__What you have to do__
Repeat the entries below word for word, though any picture in them should be dropped.

__Provided records__
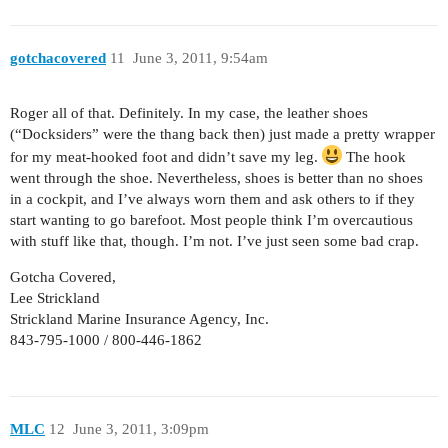
gotchacovered
11
June 3, 2011, 9:54am
Roger all of that. Definitely. In my case, the leather shoes
(“Docksiders” were the thang back then) just made a pretty wrapper
for my meat-hooked foot and didn’t save my leg.
The hook
went through the shoe. Nevertheless, shoes is better than no shoes
in a cockpit, and I’ve always worn them and ask others to if they
start wanting to go barefoot. Most people think I’m overcautious
with stuff like that, though. I’m not. I’ve just seen some bad crap.
Gotcha Covered,
Lee Strickland
Strickland Marine Insurance Agency, Inc.
843-795-1000 / 800-446-1862
MLC
12
June 3, 2011, 3:09pm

__Solution for this exercise__
gotchacovered
11
June 3, 2011, 9:54am
Roger all of that. Definitely. In my case, the leather shoes
(“Docksiders” were the thang back then) just made a pretty wrapper
for my meat-hooked foot and didn’t save my leg.
The hook
went through the shoe. Nevertheless, shoes is better than no shoes
in a cockpit, and I’ve always worn them and ask others to if they
start wanting to go barefoot. Most people think I’m overcautious
with stuff like that, though. I’m not. I’ve just seen some bad crap.
Gotcha Covered,
Lee Strickland
Strickland Marine Insurance Agency, Inc.
843-795-1000 / 800-446-1862
MLC
12
June 3, 2011, 3:09pm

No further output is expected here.